CTC approves CBZ,  First Mutual merger FMHL head office, First Mutual Park...CTC approved four mergers in the fourth quarter of 2022, including the transaction between CBZ and First Mutual Holdings

Tapiwanashe Mangwiro

Senior Business Reporter

The Competition and Tariff Commission (CTC) approved three mergers in the fourth quarter of 2022, including the acquisition by CBZ Holdings (CBZ) of a majority interest in First Mutual Holdings Limited (FMHL) and OK Zimbabwe swoop for Food Lovers Market.

Zimbabwe Stock Exchange-listed financial services provider, CBZ, said the transaction was designed to create a pan – African bank starting with the merger with FMHL.

CBZ acquired 31,22 percent of FMHL from NSSA and according to the terms of the contract, the consideration being a blend of cash and a share swap under a 30/70 ratio. The rationale behind the share swap was to leverage CBZ’s strong share price on the Zimbabwe Stock Exchange and use it as currency for this transaction.

The bank’s management believes the transaction will unlock further value for existing shareholders and allow for more wealth creation.

CBZ also has the desire to become a regional player. The acquisition of FMHL is a key part of this process as the group has successfully established itself in other jurisdictions within SADC and the goal of this merger is to maximise shareholder value.

The bank also sees the merger as a way to gather the best financial talents in this country under one roof and use them to build and develop Zimbabwe as well as make the country a regional financial hub.

CTC said “Analysis showed that the merger might result in foreclosure, especially in the banking market and leads to a significant enhancement of CBZ bank’s market power, post-merger, as its deposits are likely to improve through the target’s input towards its sister company.

“In light of the above, the transaction was approved with the following conditions that CBZHL, its affiliates, and its successors in the title should allow its subsidiaries and those of FMHL to continue operating as separate entities and FMHL, its affiliates and its successors in the title should continue operating on non-discriminatory terms and conditions.”

CTC also noted that it had granted permission for OK Zimbabwe to acquire the franchising rights of Food Lovers Market in Zimbabwe.

Food Lover’s Market is a South African supermarket chain that operates franchised grocery stores and convenience stores in Southern Africa and in addition to Zimbabwe has other stores Botswana and Namibia.

Maxen Karombo, the group’s chief executive of OK Zimbabwe, told an analyst briefing in December last year that the company would have the Food Lovers territorial rights for the whole country except for the Greendale branch, which is under a different franchise arrangement. Mr Karombo said the Food Lovers Market franchise would give OK Zimbabwe a good space to grow in super-premium retail operations from the services and products that it will offer.

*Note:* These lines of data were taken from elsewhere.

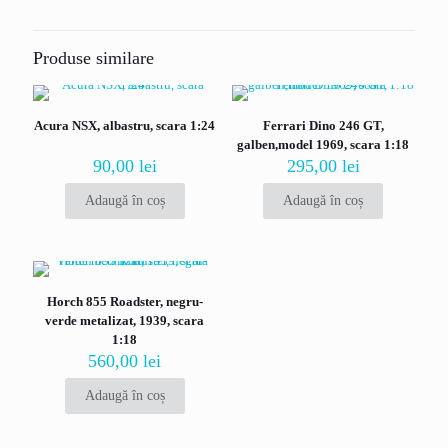
Fii primul care scrii o recenzie pentru
„Mercedes SLS AMG GT3, rosu, Motormax
Produse similare
1/24”
Adresa ta de email nu va fi publicată.
Câmpurile obligatorii sunt
Acura NSX, albastru, scara 1:24
Ferrari Dino 246 GT,
marcate cu
*
galben,model 1969, scara 1:18
Evaluarea ta
*
90,00
lei
295,00
lei
Adaugă în coș
Adaugă în coș
Horch 855 Roadster, negru-
verde metalizat, 1939, scara
1:18
560,00
lei
Adaugă în coș
Nume
*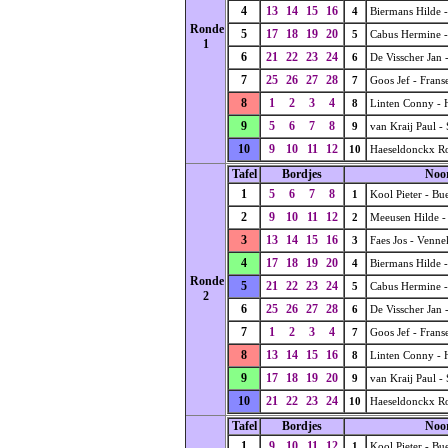
4
13
14
15
16
4
Biermans Hilde 
Ronde
5
17
18
19
20
5
Cabus Hermine -
1
6
21
22
23
24
6
De Visscher Jan 
7
25
26
27
28
7
Goos Jef - Frans
8
1
2
3
4
8
Linten Conny -
9
5
6
7
8
9
van Kraij Paul -
10
9
10
11
12
10
Haeseldonckx Ro
Tafel
Bordjes
Noo
1
5
6
7
8
1
Kool Pieter - Bu
2
9
10
11
12
2
Meeusen Hilde -
3
13
14
15
16
3
Faes Jos - Venne
4
17
18
19
20
4
Biermans Hilde 
Ronde
5
21
22
23
24
5
Cabus Hermine -
2
6
25
26
27
28
6
De Visscher Jan 
7
1
2
3
4
7
Goos Jef - Frans
8
13
14
15
16
8
Linten Conny -
9
17
18
19
20
9
van Kraij Paul -
10
21
22
23
24
10
Haeseldonckx Ro
Tafel
Bordjes
Noo
1
9
10
11
12
1
Kool Pieter - Bu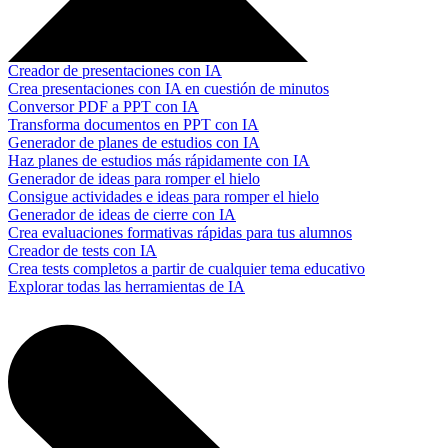
Creador de presentaciones con IA
Crea presentaciones con IA en cuestión de minutos
Conversor PDF a PPT con IA
Transforma documentos en PPT con IA
Generador de planes de estudios con IA
Haz planes de estudios más rápidamente con IA
Generador de ideas para romper el hielo
Consigue actividades e ideas para romper el hielo
Generador de ideas de cierre con IA
Crea evaluaciones formativas rápidas para tus alumnos
Creador de tests con IA
Crea tests completos a partir de cualquier tema educativo
Explorar todas las herramientas de IA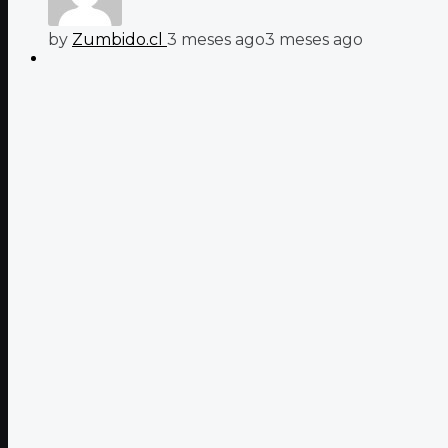
by
Zumbido.cl
3 meses ago
3 meses ago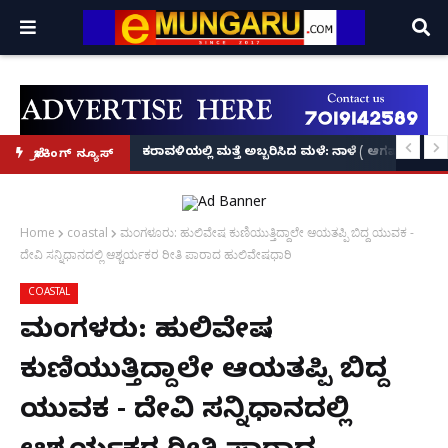
ಕೃಷ್ಣನ್!
ಲ್ಲಿ‘ನ್ಯೂಸ್’, ‘ಭಕ್ತ ಪ್ರಹ್ಲಾದ’, ‘ಹೇ ರಾಮ್’!
ಕರಾವಳಿಯಲ್ಲಿ ಮತ್ತೆ ಅಬ್ಬರಿಸಿದ ಮಳೆ: ನಾಳೆ ( ಆಗಷ್ಟ್ 8
ಬ್ರೇಕಿಂಗ್ ನ್ಯೂಸ್
Home
coastal
ಮಂಗಳೂರು: ಹುಲಿವೇಷ ಕುಣಿಯುತ್ತಿದ್ದಾಲೇ ಆಯತಪ್ಪಿ ಬಿದ್ದ ಯುವಕ -
ದೇವಿ ಸನ್ನಿಧಾನದಲ್ಲಿ ಆಶ್ಚರ್ಯಕರ ರೀತಿ ಪಾರಾದ ಹುಲಿವೇಷಧಾರಿ
COASTAL
ಮಂಗಳೂರು: ಹುಲಿವೇಷ
ಕುಣಿಯುತ್ತಿದ್ದಾಲೇ ಆಯತಪ್ಪಿ ಬಿದ್ದ
ಯುವಕ - ದೇವಿ ಸನ್ನಿಧಾನದಲ್ಲಿ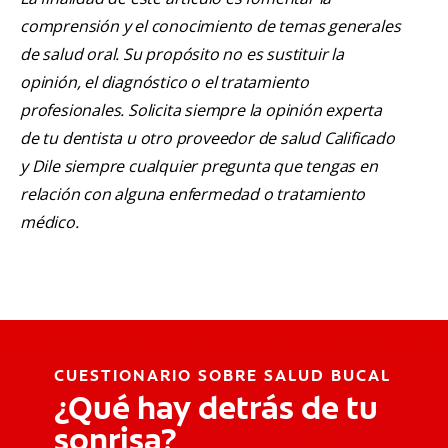
comprensión y el conocimiento de temas generales
de salud oral. Su propósito no es sustituir la
opinión, el diagnóstico o el tratamiento
profesionales. Solicita siempre la opinión experta
de tu dentista u otro proveedor de salud Calificado
y Dile siempre cualquier pregunta que tengas en
relación con alguna enfermedad o tratamiento
médico.
CUESTIONARIO SOBRE SALUD BUCAL
¿Qué hay detrás de tu
sonrisa?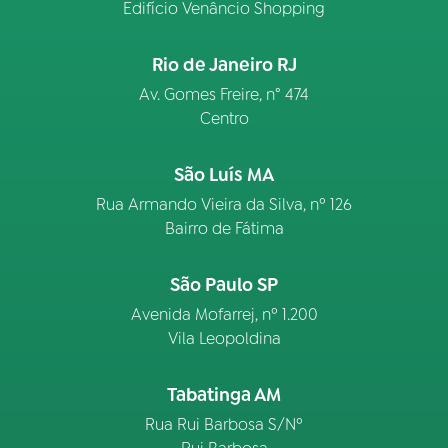
Edifício Venâncio Shopping
Rio de Janeiro RJ
Av. Gomes Freire, n° 474
Centro
São Luís MA
Rua Armando Vieira da Silva, nº 126
Bairro de Fátima
São Paulo SP
Avenida Mofarrej, nº 1.200
Vila Leopoldina
Tabatinga AM
Rua Rui Barbosa S/Nº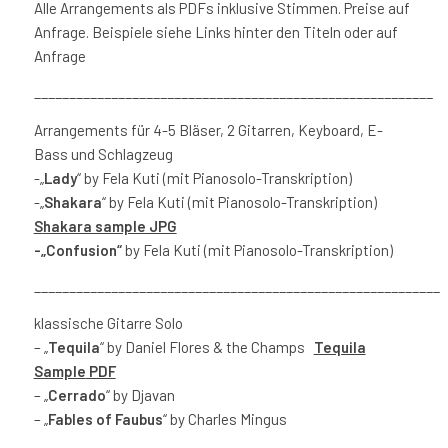
Alle Arrangements als PDFs inklusive Stimmen. Preise auf
Anfrage. Beispiele siehe Links hinter den Titeln oder auf
Anfrage
_________________________________________________________
Arrangements für 4-5 Bläser, 2 Gitarren, Keyboard, E-
Bass und Schlagzeug
-„
Lady
“ by Fela Kuti (mit Pianosolo-Transkription)
-„
Shakara
“ by Fela Kuti (mit Pianosolo-Transkription)
S
hakara sample JPG
-„Confusion“
by Fela Kuti (mit Pianosolo-Transkription)
__________________________________________________________
klassische Gitarre Solo
– „
Tequila
“ by Daniel Flores & the Champs
Tequila
Sample
PDF
– „
Cerrado
“ by Djavan
– „
Fables of Faubus
“ by Charles Mingus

“We will have synergies across the group and have partnerships with local producers, suppliers and shoppers. We will be investing into this brand and we will look at new stores,” he said.

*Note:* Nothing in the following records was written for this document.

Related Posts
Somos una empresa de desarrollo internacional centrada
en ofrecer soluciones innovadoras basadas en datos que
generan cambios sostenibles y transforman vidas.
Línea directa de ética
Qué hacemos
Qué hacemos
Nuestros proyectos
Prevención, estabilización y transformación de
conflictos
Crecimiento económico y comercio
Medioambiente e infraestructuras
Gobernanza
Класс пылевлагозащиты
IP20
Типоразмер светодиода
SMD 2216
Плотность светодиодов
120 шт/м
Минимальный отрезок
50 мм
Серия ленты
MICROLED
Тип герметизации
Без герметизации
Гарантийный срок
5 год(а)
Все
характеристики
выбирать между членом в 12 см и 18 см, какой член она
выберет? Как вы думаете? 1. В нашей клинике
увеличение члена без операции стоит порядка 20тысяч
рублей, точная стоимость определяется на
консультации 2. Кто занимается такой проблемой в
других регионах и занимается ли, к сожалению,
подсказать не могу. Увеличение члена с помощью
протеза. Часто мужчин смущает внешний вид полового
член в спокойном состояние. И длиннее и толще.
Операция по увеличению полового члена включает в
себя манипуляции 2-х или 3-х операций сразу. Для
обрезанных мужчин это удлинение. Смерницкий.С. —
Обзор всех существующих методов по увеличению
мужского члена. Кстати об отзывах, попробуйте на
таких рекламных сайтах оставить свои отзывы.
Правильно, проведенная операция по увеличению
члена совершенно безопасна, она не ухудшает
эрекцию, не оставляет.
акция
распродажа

He noted that Zimbabwe was one of the growth areas of Food Lovers, which has 110 stores across the region. He said they have six eateries and 246 coffee outlets throughout the region servicing in excess of 380 000 customers per day.

Said CTC “Given the analysis and stakeholder concerns, the merger was approved on condition that: OKZL, its subsidiaries, affiliates, and successors-in-title shall, maintain or improve the existing trading agreement conditions with wholesalers and farmers that include inter-alia delivery and payment terms as well as procure at least 85 percent of its fruits and vegetable requirements from local farmers.”

OK was also requested to maintain or improve the existing employment contracts of Food Lovers Market employees at least for two years and not be involved in the approval process of franchising arrangements between Fruits and Vegetables City Holdings and other retailers.

In the quarter under review, the commission also endorsed the acquisition of Charles Stewart Day Old Chicks by Shanksville Farming. In August 2022, the commission received notification of the acquisition of the entire issued share capital of Charles Stewart by Shanksville.

Shanksville is a private investment holding entity incorporated in Zimbabwe and through its subsidiaries, Brand Agro and Sable Park Estates, produces, packages and distributes broiler chickens and chicken products, whereas Charles Stewart is a broiler and layer day-old chicks (DOC) producer.

ICTC said, “Given the analysis, the Commission noted likely effects of the merger on effective competition in the relevant market. In light of that, the Commission approved the transaction on the condition that: Charles Stewart its subsidiaries, affiliates and successors in title shall continue to supply layer DOC to its customers on non-discriminatory terms and conditions that include inter-alia prices, quality and delivery terms and submit to the Commission annually, a compliance report with regards to sales.”

In 2022, the CTC approved a total of 32 mergers and acquisitions with most of them coming in the second quarter.